33

Is this the best way to get a webpage when scraping?

HttpWebRequest oReq = (HttpWebRequest)WebRequest.Create(url);
HttpWebResponse resp = (HttpWebResponse)oReq.GetResponse();

var doc = new HtmlAgilityPack.HtmlDocument();

doc.Load(resp.GetResponseStream());
var element = doc.GetElementbyId("//start-left");
var element2 = doc.DocumentNode.SelectSingleNode("//body");
string html = doc.DocumentNode.OuterHtml;

I've seen HtmlWeb().Load to get a webpage.
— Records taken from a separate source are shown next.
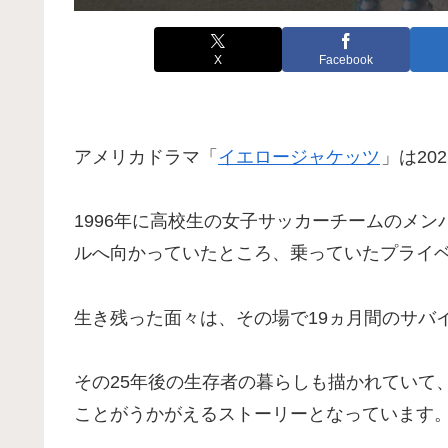
X
Facebook
アメリカドラマ「
イエロージャケッツ
」は20
1996年に高校生の女子サッカーチームのメ
ルへ向かっていたところ、乗っていたプライ
生き残った面々は、その場で19ヵ月間のサバ
その25年後の生存者の暮らしも描かれていて
ことがうかがえるストーリーとなっています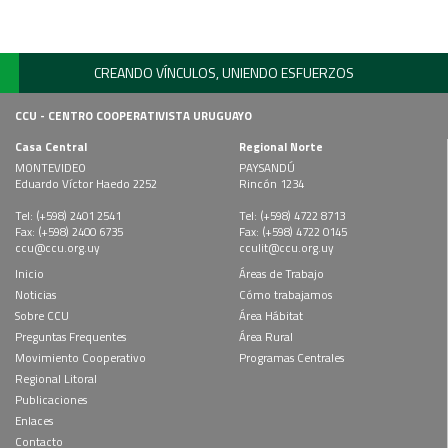
CREANDO VÍNCULOS, UNIENDO ESFUERZOS
CCU - CENTRO COOPERATIVISTA URUGUAYO
Casa Central
Regional Norte
MONTEVIDEO
PAYSANDÚ
Eduardo Víctor Haedo 2252
Rincón 1234
Tel: (+598) 2401 2541
Tel: (+598) 4722 8713
Fax: (+598) 2400 6735
Fax: (+598) 4722 0145
ccu@ccu.org.uy
cculit@ccu.org.uy
Inicio
Áreas de Trabajo
Noticias
Cómo trabajamos
Sobre CCU
Área Hábitat
Preguntas Frequentes
Área Rural
Movimiento Cooperativo
Programas Centrales
Regional Litoral
Publicaciones
Enlaces
Contacto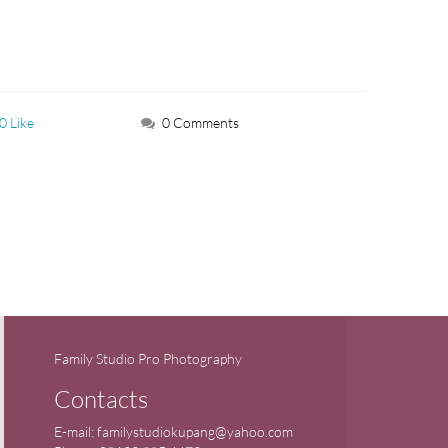
0 Like
0 Comments
Family Studio Pro Photography
Contacts
E-mail:
familystudiokupang@yahoo.com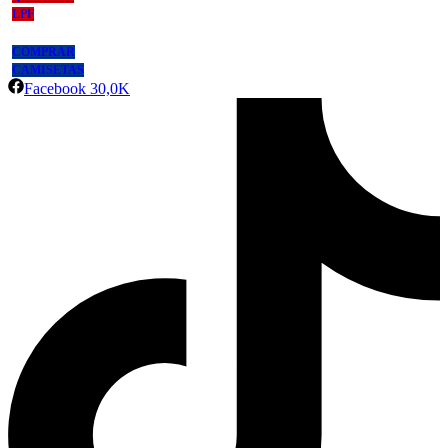
LPF
COMPRAR
CAMISETAS
Facebook
30,0K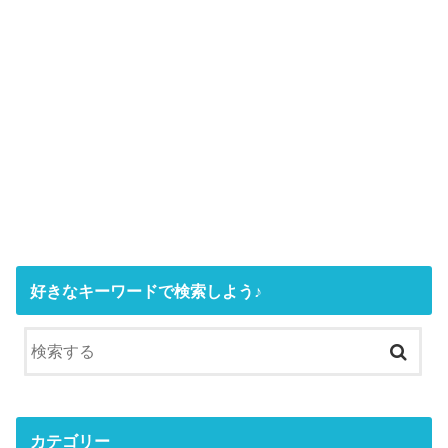
好きなキーワードで検索しよう♪
カテゴリー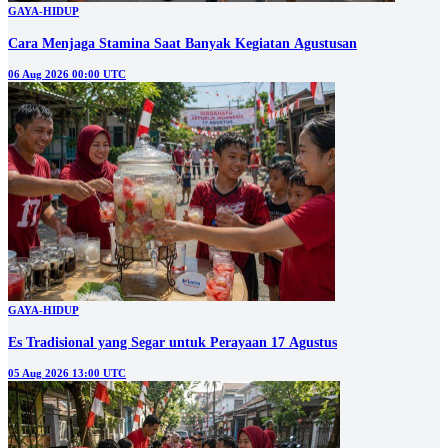
GAYA-HIDUP
Cara Menjaga Stamina Saat Banyak Kegiatan Agustusan
06 Aug 2026 00:00 UTC
GAYA-HIDUP
Es Tradisional yang Segar untuk Perayaan 17 Agustus
05 Aug 2026 13:00 UTC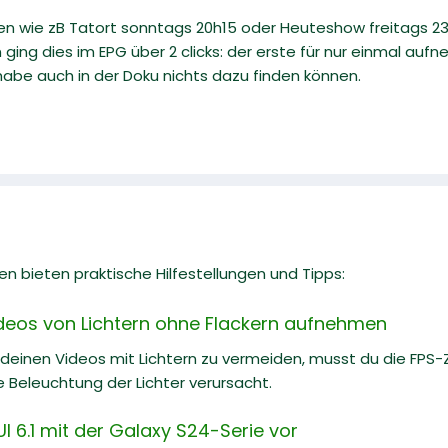
n wie zB Tatort sonntags 20h15 oder Heuteshow freitags 23h
ging dies im EPG über 2 clicks: der erste für nur einmal aufne
 habe auch in der Doku nichts dazu finden können.
n bieten praktische Hilfestellungen und Tipps:
ideos von Lichtern ohne Flackern aufnehmen
 deinen Videos mit Lichtern zu vermeiden, musst du die FPS-Z
Beleuchtung der Lichter verursacht.
I 6.1 mit der Galaxy S24-Serie vor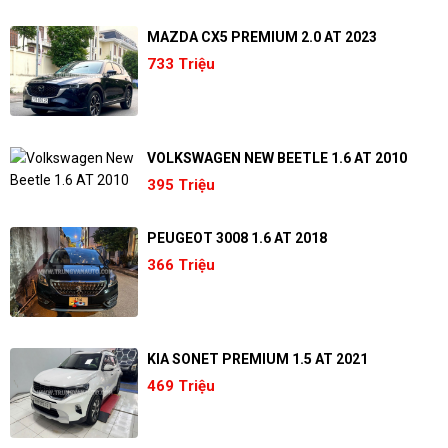
MAZDA CX5 PREMIUM 2.0 AT 2023
733 Triệu
VOLKSWAGEN NEW BEETLE 1.6 AT 2010
395 Triệu
PEUGEOT 3008 1.6 AT 2018
366 Triệu
KIA SONET PREMIUM 1.5 AT 2021
469 Triệu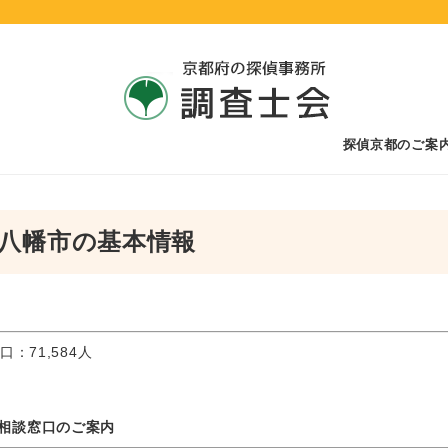
探偵京都のご案
八幡市の基本情報
口：71,584人
相談窓口のご案内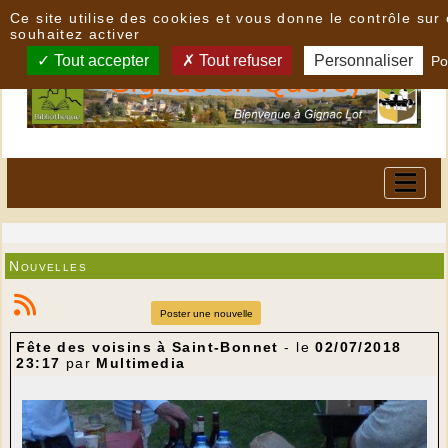
Panneau de gestion des cookies
Ce site utilise des cookies et vous donne le contrôle su
souhaitez activer
Tout accepter
Tout refuser
Personnaliser
Po
Nouvelles
Poster une nouvelle
Fête des voisins à Saint-Bonnet
- le
02/07/2018
23:17
par
Multimedia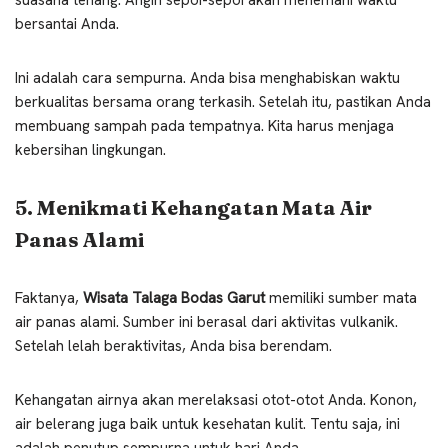
bersantai Anda.
Ini adalah cara sempurna. Anda bisa menghabiskan waktu
berkualitas bersama orang terkasih. Setelah itu, pastikan Anda
membuang sampah pada tempatnya. Kita harus menjaga
kebersihan lingkungan.
5. Menikmati Kehangatan Mata Air
Panas Alami
Faktanya,
Wisata Talaga Bodas Garut
memiliki sumber mata
air panas alami. Sumber ini berasal dari aktivitas vulkanik.
Setelah lelah beraktivitas, Anda bisa berendam.
Kehangatan airnya akan merelaksasi otot-otot Anda. Konon,
air belerang juga baik untuk kesehatan kulit. Tentu saja, ini
adalah penutup sempurna untuk hari Anda.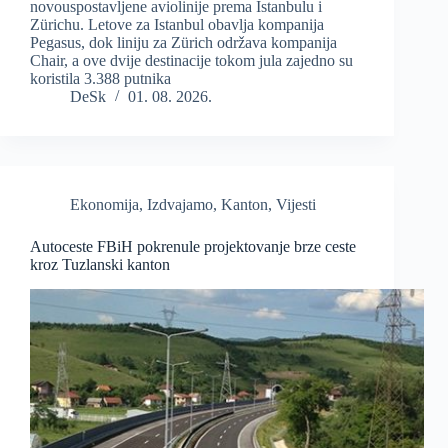
novouspostavljene aviolinije prema Istanbulu i
Zürichu. Letove za Istanbul obavlja kompanija
Pegasus, dok liniju za Zürich održava kompanija
Chair, a ove dvije destinacije tokom jula zajedno su
koristila 3.388 putnika
DeSk
01. 08. 2026.
Ekonomija
,
Izdvajamo
,
Kanton
,
Vijesti
Autoceste FBiH pokrenule projektovanje brze ceste
kroz Tuzlanski kanton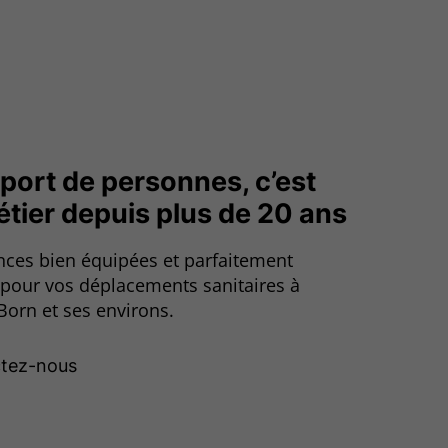
port de personnes, c’est
étier depuis plus de 20 ans
ces bien équipées et parfaitement
 pour vos déplacements sanitaires à
Born et ses environs.
tez-nous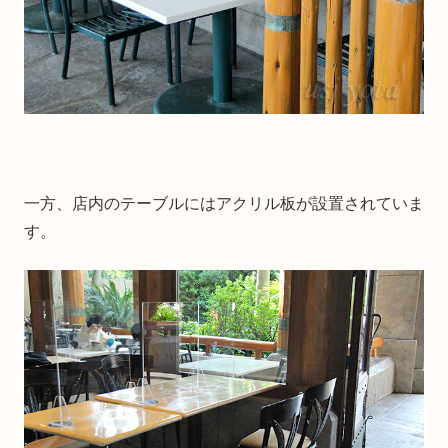
一方、店内のテーブルにはアクリル板が設置されていま
す。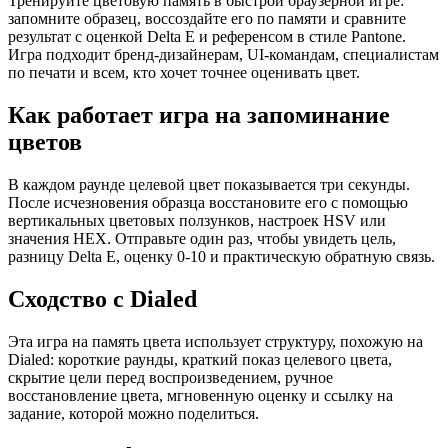
Тренируйте цветовую память в быстрой браузерной игре:
запомните образец, воссоздайте его по памяти и сравните
результат с оценкой Delta E и референсом в стиле Pantone.
Игра подходит бренд-дизайнерам, UI-командам, специалистам
по печати и всем, кто хочет точнее оценивать цвет.
Как работает игра на запоминание
цветов
В каждом раунде целевой цвет показывается три секунды.
После исчезновения образца восстановите его с помощью
вертикальных цветовых ползунков, настроек HSV или
значения HEX. Отправьте один раз, чтобы увидеть цель,
разницу Delta E, оценку 0-10 и практическую обратную связь.
Сходство с Dialed
Эта игра на память цвета использует структуру, похожую на
Dialed: короткие раунды, краткий показ целевого цвета,
скрытие цели перед воспроизведением, ручное
восстановление цвета, мгновенную оценку и ссылку на
задание, которой можно поделиться.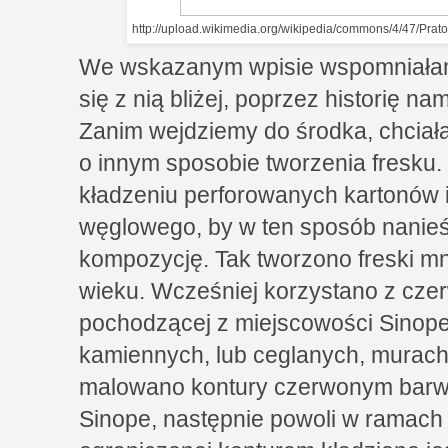
http://upload.wikimedia.org/wikipedia/commons/4/47/P
We wskazanym wpisie wspomniałam 
się z nią bliżej, poprzez historię n
Zanim wejdziemy do środka, chcia
o innym sposobie tworzenia fresku.
kładzeniu perforowanych kartonów i
węglowego, by w ten sposób nanieść 
kompozycję. Tak tworzono freski mn
wieku. Wcześniej korzystano z cze
pochodzącej z miejscowości Sinope,
kamiennych, lub ceglanych, murac
malowano kontury czerwonym barwn
Sinope, następnie powoli w ramach 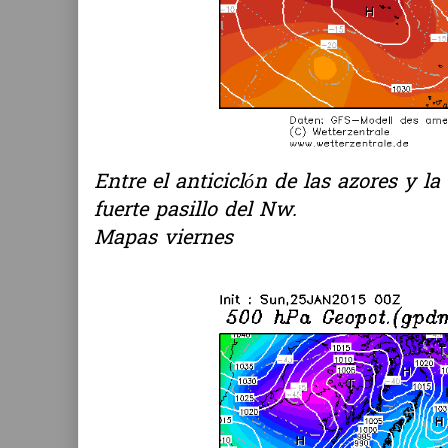
Entre el anticiclón de las azores y l
fuerte pasillo del Nw.
Mapas viernes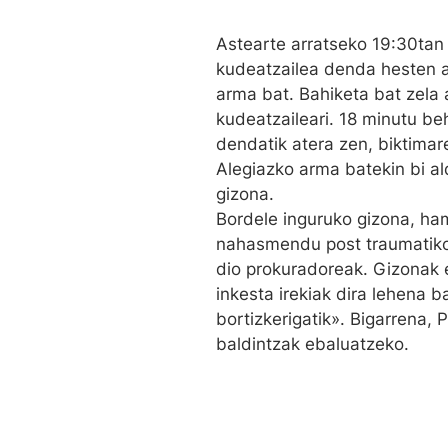
Astearte arratseko 19:30tan
kudeatzailea denda hesten a
arma bat. Bahiketa bat zela 
kudeatzaileari. 18 minutu beh
dendatik atera zen, biktimar
Alegiazko arma batekin bi aldi
gizona.
Bordele inguruko gizona, ham
nahasmendu post traumatikoa
dio prokuradoreak. Gizonak e
inkesta irekiak dira lehena 
bortizkerigatik». Bigarrena, 
baldintzak ebaluatzeko.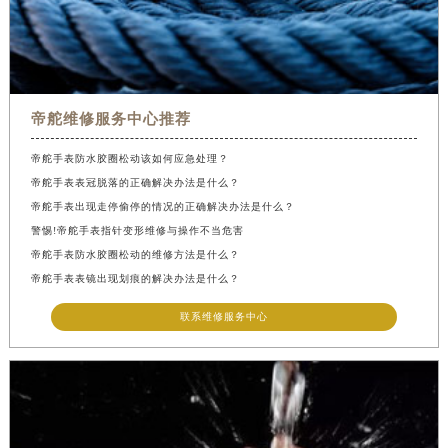
帝舵维修服务中心推荐
帝舵手表防水胶圈松动该如何应急处理？
帝舵手表表冠脱落的正确解决办法是什么？
帝舵手表出现走停偷停的情况的正确解决办法是什么？
警惕!帝舵手表指针变形维修与操作不当危害
帝舵手表防水胶圈松动的维修方法是什么？
帝舵手表表镜出现划痕的解决办法是什么？
联系维修服务中心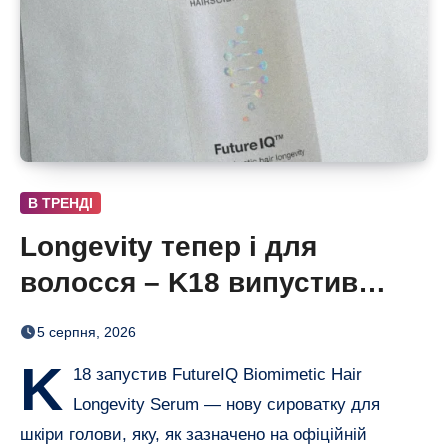
В ТРЕНДІ
Longevity тепер і для
волосся – K18 випустив
нічну сироватку FutureIQ
5 серпня, 2026
K
18 запустив FutureIQ Biomimetic Hair
Longevity Serum — нову сироватку для
шкіри голови, яку, як зазначено на офіційній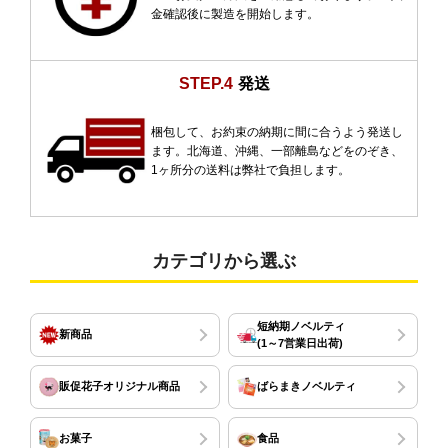
金確認後に製造を開始します。
STEP.4
発送
梱包して、お約束の納期に間に合うよう発送し
ます。北海道、沖縄、一部離島などをのぞき、
1ヶ所分の送料は弊社で負担します。
カテゴリから選ぶ
短納期ノベルティ
新商品
(1～7営業日出荷)
販促花子オリジナル商品
ばらまきノベルティ
お菓子
食品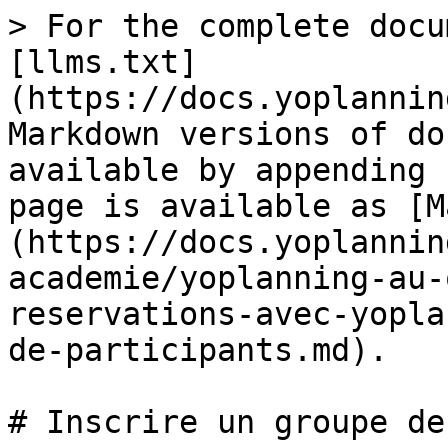
> For the complete docu
[llms.txt]
(https://docs.yoplannin
Markdown versions of do
available by appending 
page is available as [M
(https://docs.yoplannin
academie/yoplanning-au-
reservations-avec-yopla
de-participants.md).

# Inscrire un groupe de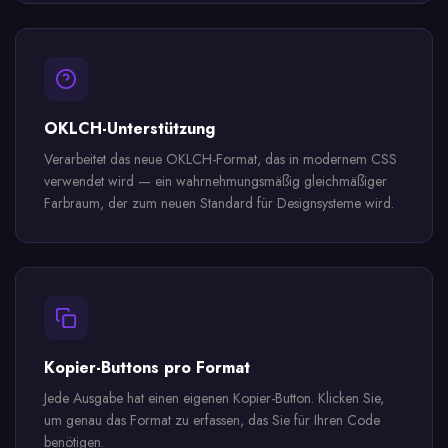
OKLCH-Unterstützung
Verarbeitet das neue OKLCH-Format, das in modernem CSS
verwendet wird — ein wahrnehmungsmäßig gleichmäßiger
Farbraum, der zum neuen Standard für Designsysteme wird.
Kopier-Buttons pro Format
Jede Ausgabe hat einen eigenen Kopier-Button. Klicken Sie,
um genau das Format zu erfassen, das Sie für Ihren Code
benötigen.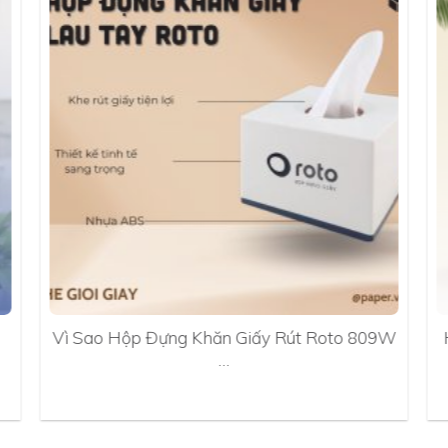
Vì Sao Hộp Đựng Khăn Giấy Rút Roto 809W
…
Is that a better alternative to load and the scrape the webpage?


Ok i'll try that instead.

HtmlDocument doc = web.Load(url);

Now when i got my doc and didn't get so mutch properties. No one like SelectSingleNode. The only one I can use is GetElementById, and that works but I whant to get a class.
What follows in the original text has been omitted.